If you care about song structure, you can start the prompt with _[verse]_ (or _[chorus]_ if you are feeling more adventurous) so that the model has a higher chance of outputting more structured lyrics.

In [6]:
gpt_model.eval()

prompt = "[verse] i stand up"
generated = torch.tensor(tokenizer.encode(prompt)).unsqueeze(0)
generated = generated.to(device)

sample_outputs = generate(generated,
                         max_new_tokens=200,
                         context_size=400,
                         tokenizer=tokenizer,
                         model=gpt_model,
                         top_k=10,
                         top_p=0.95)

for i, sample_output in enumerate(sample_outputs):
    print(f"{tokenizer.decode(sample_output, skip_special_tokens=True)}")
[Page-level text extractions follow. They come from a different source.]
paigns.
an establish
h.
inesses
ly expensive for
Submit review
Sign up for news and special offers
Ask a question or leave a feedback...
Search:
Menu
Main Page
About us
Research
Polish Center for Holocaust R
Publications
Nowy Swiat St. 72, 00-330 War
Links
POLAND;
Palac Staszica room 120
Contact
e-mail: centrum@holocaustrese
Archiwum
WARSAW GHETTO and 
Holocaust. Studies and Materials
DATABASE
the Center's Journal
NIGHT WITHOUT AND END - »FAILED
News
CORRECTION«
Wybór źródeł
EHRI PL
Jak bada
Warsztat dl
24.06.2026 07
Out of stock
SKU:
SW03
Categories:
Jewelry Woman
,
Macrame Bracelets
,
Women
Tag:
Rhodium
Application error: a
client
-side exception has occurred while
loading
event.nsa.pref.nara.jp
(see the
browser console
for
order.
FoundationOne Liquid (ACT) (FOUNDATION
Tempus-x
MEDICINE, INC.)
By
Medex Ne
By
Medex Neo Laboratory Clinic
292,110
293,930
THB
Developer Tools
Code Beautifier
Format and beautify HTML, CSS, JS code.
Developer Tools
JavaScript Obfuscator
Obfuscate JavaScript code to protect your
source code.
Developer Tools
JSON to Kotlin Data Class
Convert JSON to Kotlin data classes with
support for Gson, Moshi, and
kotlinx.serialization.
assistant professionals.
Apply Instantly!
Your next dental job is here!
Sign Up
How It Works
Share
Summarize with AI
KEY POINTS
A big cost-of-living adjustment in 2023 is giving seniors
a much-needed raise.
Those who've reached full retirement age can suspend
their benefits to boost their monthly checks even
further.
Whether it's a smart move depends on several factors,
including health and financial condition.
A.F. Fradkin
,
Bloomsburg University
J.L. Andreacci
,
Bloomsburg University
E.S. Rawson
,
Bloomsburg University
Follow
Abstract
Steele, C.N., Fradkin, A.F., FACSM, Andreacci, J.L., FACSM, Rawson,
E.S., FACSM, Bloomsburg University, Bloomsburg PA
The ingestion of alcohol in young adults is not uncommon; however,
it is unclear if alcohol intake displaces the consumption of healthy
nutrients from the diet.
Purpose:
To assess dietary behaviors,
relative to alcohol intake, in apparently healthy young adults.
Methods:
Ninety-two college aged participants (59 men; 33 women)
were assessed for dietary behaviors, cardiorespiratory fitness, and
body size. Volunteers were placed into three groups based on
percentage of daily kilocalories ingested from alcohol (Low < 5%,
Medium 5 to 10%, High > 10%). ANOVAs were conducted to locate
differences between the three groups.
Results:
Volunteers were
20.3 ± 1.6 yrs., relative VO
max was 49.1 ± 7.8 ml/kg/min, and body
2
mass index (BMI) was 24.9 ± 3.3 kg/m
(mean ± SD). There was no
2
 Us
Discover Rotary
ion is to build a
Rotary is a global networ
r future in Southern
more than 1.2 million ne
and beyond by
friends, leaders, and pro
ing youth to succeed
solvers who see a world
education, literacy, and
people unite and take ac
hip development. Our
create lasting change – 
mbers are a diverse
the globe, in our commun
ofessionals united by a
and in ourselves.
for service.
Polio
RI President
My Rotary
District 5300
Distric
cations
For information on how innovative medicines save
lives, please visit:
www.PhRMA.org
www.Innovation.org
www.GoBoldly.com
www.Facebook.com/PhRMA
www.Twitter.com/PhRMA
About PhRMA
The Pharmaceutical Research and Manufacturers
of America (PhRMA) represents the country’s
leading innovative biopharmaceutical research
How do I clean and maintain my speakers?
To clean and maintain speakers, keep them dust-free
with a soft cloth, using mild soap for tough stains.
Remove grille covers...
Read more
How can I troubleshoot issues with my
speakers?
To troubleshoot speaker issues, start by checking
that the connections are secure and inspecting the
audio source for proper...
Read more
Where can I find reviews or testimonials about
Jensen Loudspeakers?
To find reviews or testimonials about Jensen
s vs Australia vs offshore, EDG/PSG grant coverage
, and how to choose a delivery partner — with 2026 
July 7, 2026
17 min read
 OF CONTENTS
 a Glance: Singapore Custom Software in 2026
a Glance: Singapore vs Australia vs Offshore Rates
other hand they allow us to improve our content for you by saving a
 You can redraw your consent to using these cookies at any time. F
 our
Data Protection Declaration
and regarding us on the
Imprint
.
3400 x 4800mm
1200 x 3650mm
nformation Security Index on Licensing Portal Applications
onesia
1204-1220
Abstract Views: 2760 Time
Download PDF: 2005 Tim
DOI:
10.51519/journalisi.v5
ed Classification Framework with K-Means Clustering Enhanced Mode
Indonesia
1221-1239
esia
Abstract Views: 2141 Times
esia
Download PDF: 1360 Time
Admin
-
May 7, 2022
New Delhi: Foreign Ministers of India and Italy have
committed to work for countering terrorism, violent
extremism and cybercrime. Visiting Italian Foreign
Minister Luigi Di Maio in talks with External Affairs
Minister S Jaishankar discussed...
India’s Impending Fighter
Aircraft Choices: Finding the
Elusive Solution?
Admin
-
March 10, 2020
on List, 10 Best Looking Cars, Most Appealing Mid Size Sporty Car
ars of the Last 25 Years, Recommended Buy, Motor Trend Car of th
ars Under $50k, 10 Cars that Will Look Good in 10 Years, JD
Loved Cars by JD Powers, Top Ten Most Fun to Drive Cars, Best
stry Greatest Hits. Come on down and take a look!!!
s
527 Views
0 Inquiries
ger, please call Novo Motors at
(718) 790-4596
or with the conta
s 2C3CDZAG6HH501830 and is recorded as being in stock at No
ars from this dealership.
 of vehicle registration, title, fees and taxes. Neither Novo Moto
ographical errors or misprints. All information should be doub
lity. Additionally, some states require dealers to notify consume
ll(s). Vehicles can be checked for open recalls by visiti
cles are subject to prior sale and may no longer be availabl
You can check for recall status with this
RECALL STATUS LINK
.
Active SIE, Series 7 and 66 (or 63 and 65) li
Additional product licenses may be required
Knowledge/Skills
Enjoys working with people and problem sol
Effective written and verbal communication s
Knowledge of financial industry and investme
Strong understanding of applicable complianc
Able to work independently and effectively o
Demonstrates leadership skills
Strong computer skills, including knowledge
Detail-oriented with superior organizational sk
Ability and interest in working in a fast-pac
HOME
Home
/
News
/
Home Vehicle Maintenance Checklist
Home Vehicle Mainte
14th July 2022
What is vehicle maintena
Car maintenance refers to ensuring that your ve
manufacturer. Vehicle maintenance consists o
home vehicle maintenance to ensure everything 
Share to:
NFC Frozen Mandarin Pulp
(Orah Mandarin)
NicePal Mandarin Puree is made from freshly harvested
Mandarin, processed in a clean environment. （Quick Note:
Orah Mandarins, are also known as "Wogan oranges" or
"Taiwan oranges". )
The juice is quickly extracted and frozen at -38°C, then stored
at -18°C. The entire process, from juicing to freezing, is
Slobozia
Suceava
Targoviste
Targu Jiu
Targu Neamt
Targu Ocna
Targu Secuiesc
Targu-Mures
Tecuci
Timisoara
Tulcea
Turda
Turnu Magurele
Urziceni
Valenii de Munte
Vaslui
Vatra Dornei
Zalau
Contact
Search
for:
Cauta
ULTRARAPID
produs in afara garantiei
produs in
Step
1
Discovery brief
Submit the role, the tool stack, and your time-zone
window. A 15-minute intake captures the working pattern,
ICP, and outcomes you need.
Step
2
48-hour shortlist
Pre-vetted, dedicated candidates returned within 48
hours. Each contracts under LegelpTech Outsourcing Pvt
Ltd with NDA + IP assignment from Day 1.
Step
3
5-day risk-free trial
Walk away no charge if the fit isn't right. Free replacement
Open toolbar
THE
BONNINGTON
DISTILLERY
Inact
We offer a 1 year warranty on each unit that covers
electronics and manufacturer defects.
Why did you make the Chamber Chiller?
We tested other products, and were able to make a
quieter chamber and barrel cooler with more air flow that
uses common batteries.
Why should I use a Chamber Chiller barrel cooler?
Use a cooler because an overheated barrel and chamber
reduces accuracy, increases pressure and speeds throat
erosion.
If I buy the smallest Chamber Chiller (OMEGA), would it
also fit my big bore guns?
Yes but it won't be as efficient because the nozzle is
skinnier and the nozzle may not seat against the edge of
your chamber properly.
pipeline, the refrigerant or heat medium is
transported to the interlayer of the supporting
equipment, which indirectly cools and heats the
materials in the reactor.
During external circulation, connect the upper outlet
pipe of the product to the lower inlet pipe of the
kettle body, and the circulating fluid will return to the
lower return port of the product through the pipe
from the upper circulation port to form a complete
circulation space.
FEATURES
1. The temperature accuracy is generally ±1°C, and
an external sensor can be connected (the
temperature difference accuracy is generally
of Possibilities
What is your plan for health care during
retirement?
[verse] i stand up early 'cause i like living in or around the garden gin for my raincoat no more it's at home in a sunday's air because i ain't no fighter a cousin he came home on a jethead that's fine i hear him smoky 'cause he can't control his music  [verse] he grown up, woke up in the pan though he won't light the horse, he's no good although he's having a lot to confess he's no beast, he's sorry to heal he comes home, feeling like japanese water he's laughing in the ice because he can't control his music  [chorus] he'll say he's cute and he'll show you plenty and he won't cry when you leave his door on a fling i might picking, gonna watch you run  [verse] some folks get up singing, some folks get in south rock there's no sensation till you reach the border until you've much created the fruit lable thistle


If you care about formatting, you can output your generated songs using the following function. Note that this only works with songs that have a song structure.

In [7]:
import re

#Define capitalization functions
def custom_capitalize(match):
    return match.group(1).capitalize()

def capitalize_string(input_string):
    # Capitalize every first letter after "\n\n "
    result = re.sub(r'\n\n\s*([a-zA-Z])', lambda x: '\n\n' + x.group(1).upper(), input_string)
    # Capitalize every first letter in every word inside brackets ([ ])
    result = re.sub(r'\[([^\]]*)\]', lambda x: '[' + ' '.join(word.capitalize() for word in x.group(1).split()) + ']', result)
    # Capitalize every instance of the letter i by itself
    result = re.sub(r'\bi\b', 'I', result)
    return result

#Format the string
def format_string(input_string):
    inside_brackets = False
    result = ''.join([char + ('\n\n' if char == ']' else '') for char in input_string.replace('\n', '')])
    result = result.replace('[', '\n\n[')
    #Capitalize for good measure
    result = capitalize_string(result)
    return result

In [8]:
lyric = tokenizer.decode(sample_output, skip_special_tokens=True)
lyric = format_string(lyric)
print(lyric)



[Verse]

I stand up early 'cause I like living in or around the garden gin for my raincoat no more it's at home in a sunday's air because I ain't no fighter a cousin he came home on a jethead that's fine I hear him smoky 'cause he can't control his music  

[Verse]

He grown up, woke up in the pan though he won't light the horse, he's no good although he's having a lot to confess he's no beast, he's sorry to heal he comes home, feeling like japanese water he's laughing in the ice because he can't control his music  

[Chorus]

He'll say he's cute and he'll show you plenty and he won't cry when you leave his door on a fling I might picking, gonna watch you run  

[Verse]

Some folks get up singing, some folks get in south rock there's no sensation till you reach the border until you've much created the fruit lable thistle


It looks more and more like actual lyrics! I do not include line breaks for each line in each song section because that all depends on the song structure, and so it gives the user more freedom to decide how to structure their song.

I hope this model works for you! There's a lot to explore by generating lyrics with this method. While this generator is far from perfect, it can give you a great starting point for your next composition. If you come up with anything, please send it my way to give it a spin!